Pourtant il me semble difficile de tout conserver du scepticisme pyrrhonien.

A commencer par ce principe d'indifférence au monde : comment, depuis Auschwitz, admettre cette apathie qui consiste à ne pas se soucier du sort d'autrui ? Cette attitude ne me semble guère tenable aujourd'hui. (L'anecdote est connue : on rapporte qu'un jour de promenade, Pyrrhon vit son meilleur élève glisser et tomber à l'eau, commencer à se noyer, puis se hisser difficilement sur la berge à demi-mort ; Pyrrhon ne bougea pas, ne lui prêta aucunement assistance et poursuivit son chemin comme si rien ne s'était produit.)


Par contre, SUR LE PLAN PERSONNEL, le scepticisme de Pyrrhon peut nous être de quelque secours.


Il invite :

- à relativiser chaque chose

- à ne pas s'attacher à ce qui périra

- à ne point traquer les honneurs et les richesses qui sont autant de leurres

- à chercher la sérénité et la plénitude et donc à récuser tout ce qui apporte le trouble et la souffrance


Je ne prendrai que deux exemples: l'amour et la mort.
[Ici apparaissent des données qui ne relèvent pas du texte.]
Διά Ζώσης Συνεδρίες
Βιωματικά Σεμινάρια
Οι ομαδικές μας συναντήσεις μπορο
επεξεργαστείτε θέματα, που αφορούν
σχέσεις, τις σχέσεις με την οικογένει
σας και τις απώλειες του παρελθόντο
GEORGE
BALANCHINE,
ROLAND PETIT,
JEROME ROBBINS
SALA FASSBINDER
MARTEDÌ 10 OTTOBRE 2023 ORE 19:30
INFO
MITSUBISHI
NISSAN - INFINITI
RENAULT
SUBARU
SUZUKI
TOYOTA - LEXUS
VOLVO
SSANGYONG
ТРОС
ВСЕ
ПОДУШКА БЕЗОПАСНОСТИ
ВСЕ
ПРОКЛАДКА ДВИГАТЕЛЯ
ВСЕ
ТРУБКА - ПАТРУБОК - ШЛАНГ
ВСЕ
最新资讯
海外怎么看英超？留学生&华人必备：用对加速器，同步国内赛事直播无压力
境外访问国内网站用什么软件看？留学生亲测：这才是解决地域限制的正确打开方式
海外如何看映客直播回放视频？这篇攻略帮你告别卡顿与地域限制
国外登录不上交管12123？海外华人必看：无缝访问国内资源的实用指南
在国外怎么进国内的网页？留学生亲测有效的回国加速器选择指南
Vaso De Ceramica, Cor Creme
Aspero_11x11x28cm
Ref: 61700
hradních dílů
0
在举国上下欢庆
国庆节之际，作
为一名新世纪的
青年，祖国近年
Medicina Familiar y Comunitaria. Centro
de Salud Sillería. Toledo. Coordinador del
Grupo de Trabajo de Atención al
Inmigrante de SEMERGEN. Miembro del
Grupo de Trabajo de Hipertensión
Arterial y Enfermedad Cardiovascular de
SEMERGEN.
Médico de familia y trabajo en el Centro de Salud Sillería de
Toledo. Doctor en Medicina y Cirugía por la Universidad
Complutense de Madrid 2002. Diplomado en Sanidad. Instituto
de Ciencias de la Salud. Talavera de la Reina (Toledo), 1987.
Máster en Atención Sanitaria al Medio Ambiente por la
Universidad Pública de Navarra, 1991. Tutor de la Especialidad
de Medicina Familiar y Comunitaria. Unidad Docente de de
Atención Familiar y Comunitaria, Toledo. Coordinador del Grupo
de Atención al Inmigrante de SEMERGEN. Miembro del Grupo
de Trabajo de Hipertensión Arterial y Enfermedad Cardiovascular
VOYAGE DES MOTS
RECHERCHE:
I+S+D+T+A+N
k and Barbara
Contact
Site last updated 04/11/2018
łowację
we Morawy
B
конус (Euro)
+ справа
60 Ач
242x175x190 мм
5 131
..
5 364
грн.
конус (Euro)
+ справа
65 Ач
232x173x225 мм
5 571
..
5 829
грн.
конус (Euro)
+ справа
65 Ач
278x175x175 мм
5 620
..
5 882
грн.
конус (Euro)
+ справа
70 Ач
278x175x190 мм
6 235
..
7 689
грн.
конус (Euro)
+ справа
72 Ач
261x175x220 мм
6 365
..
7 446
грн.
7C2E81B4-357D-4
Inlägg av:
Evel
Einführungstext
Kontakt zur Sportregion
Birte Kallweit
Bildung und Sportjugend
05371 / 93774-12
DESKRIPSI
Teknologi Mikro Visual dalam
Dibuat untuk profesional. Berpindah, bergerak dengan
Le sceptique s'abstiendra sans doute d'aimer passionnément, puisque la passion entraîne immanquablement la douleur, mais il ne s'empêchera jamais de vivre l'expérience amoureuse à la mesure de ce que l'acte peut lui apporter : une communion des « âmes » et des corps. Quant à la mort, dont nous redoutons les effets parce que nous ne faisons que les imaginer, le sceptique l'appréhendera comme un élément incontournable mais sur lequel on ne peut se prononcer. Inutile de paniquer puisque de la mort nous ne savons rien : ni ce qu'elle est, ni ce qu'elle nous réserve.


Le scepticisme, ainsi vécu, est une sagesse de la condition humaine. À la démesure qui pousse l'homme à juger, imaginer, le sceptique propose une « suspension du jugement » qui a pour but : la tranquillité. Refusant les certitudes, érigeant la relativité de toute chose en absolu, le sceptique rend toute sa dimension à l'examen qui devient alors le premier moment d'un processus d'éveil philosophique.


Face à la complexité du réel, le premier acte de liberté consiste à considérer comme herbe folle toute vérité présentée comme telle.


Agir en sceptique n'est donc pas le résultat d'un désarroi, c'est un délicat art de vivre. Une aptitude à vivre pleinement la recherche d'un bonheur possible. Un bonheur fait d'amour, d'amitié, où les craintes irraisonnées n'ont aucune place. Les superstitions et les dogmes laissent sceptiques, comme les idéologies et les utopies. Et le sceptique sait cela ; il reste humain, juste humain.